The configuration for the initial fine-tuning stage using the complete ICD-10 dataset.

In [2]:
# Create initial fine-tuning config file
initial_finetuning_config = """
### model
model_name_or_path: Llama-3.2-1B-Instruct

### method
stage: sft
do_train: true
finetuning_type: full
deepspeed: examples/deepspeed/ds_z2_config.json

### dataset
dataset: full_free_icd_train
template: llama3
cutoff_len: 5000
max_samples: 60000
overwrite_cache: true
preprocessing_num_workers: 1

### output
output_dir: saves/Llama-3.2-1B-Instruct/full/final/initial_finetuning
logging_steps: 10
save_steps: 2000000
plot_loss: true
overwrite_output_dir: true

### train
per_device_train_batch_size: 2
gradient_accumulation_steps: 1
learning_rate: 1.0e-5
num_train_epochs: 11.0
lr_scheduler_type: cosine
warmup_ratio: 0.1
bf16: true
ddp_timeout: 180000000

### eval
val_size: 0.1
per_device_eval_batch_size: 1
eval_strategy: steps
eval_steps: 20000
"""

# Write to file
with open("initial_finetuning_config.yaml", "w") as f:
    f.write(initial_finetuning_config)

## Enhanced Fine-tuning Configuration

Configuration for the enhanced fine-tuning stage targeting linguistic and lexical variations.

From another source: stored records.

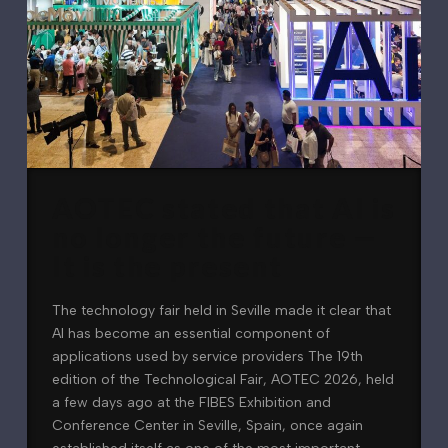
AOTEC stated that AI is
no longer the future —
It is the present
The technology fair held in Seville made it clear that
AI has become an essential component of
applications used by service providers The 19th
edition of the Technological Fair, AOTEC 2026, held
a few days ago at the FIBES Exhibition and
Conference Center in Seville, Spain, once again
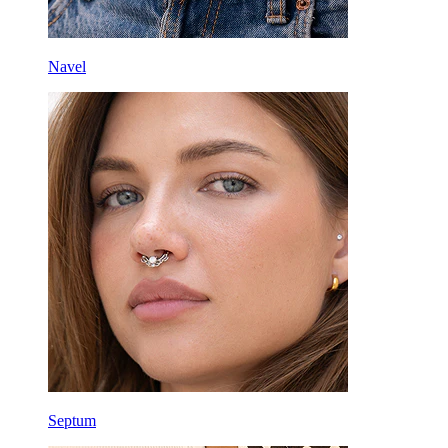
Navel
Septum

This configuration continues training from the initially fine-tuned model.

In [3]:
# Create enhanced fine-tuning config file
enhanced_finetuning_config = """
### model
model_name_or_path: saves/Llama-3.2-1B-Instruct/full/final/initial_finetuning

### method
stage: sft
do_train: true
finetuning_type: full
deepspeed: examples/deepspeed/ds_z2_config.json

### dataset
dataset: llama_abb_enhance_data_10,llama_multi_enhance_data_10,llama_typo_enhance_data_10,llama_sentence_enhance_data_10,llama_reorder_enhance_data_10
template: llama3
cutoff_len: 5000
max_samples: 10000
overwrite_cache: true
preprocessing_num_workers: 1

### output
output_dir: saves/Llama-3.2-1B-Instruct/full/final/enhanced_finetuning
logging_steps: 10
save_steps: 500000
plot_loss: true
overwrite_output_dir: true

### train
per_device_train_batch_size: 2
gradient_accumulation_steps: 1
learning_rate: 5.0e-6  # Lower learning rate for enhanced tuning
num_train_epochs: 5.0  # Fewer epochs for enhanced tuning
lr_scheduler_type: cosine
warmup_ratio: 0.1
bf16: true
ddp_timeout: 180000000

### eval
val_size: 0.1
per_device_eval_batch_size: 1
eval_strategy: steps
eval_steps: 10000
"""

# Write to file
with open("enhanced_finetuning_config.yaml", "w") as f:
    f.write(enhanced_finetuning_config)

## Evaluation Configuration

Configuration for evaluating the fine-tuned model on test datasets.

In [4]:
# Create evaluation config file
evaluation_config = """
### model
model_name_or_path: saves/Llama-3.2-1B-Instruct/full/final/enhanced_finetuning

### method
stage: sft
do_predict: true
finetuning_type: full
max_new_tokens: 10000

### dataset
eval_dataset: full_free_icd_test
template: llama3
cutoff_len: 150000
max_samples: 20000
overwrite_cache: true
preprocessing_num_workers: 5

### output
output_dir: saves/Llama-3.2-1B-Instruct/full/final/result/evaluation_results
overwrite_output_dir: true

### eval
per_device_eval_batch_size: 2
predict_with_generate: true
"""

# Write to file
with open("evaluation_config.yaml", "w") as f:
    f.write(evaluation_config)

## Running Fine-tuning with LLaMA-Factory

Commands to execute the fine-tuning process using LLaMA-Factory.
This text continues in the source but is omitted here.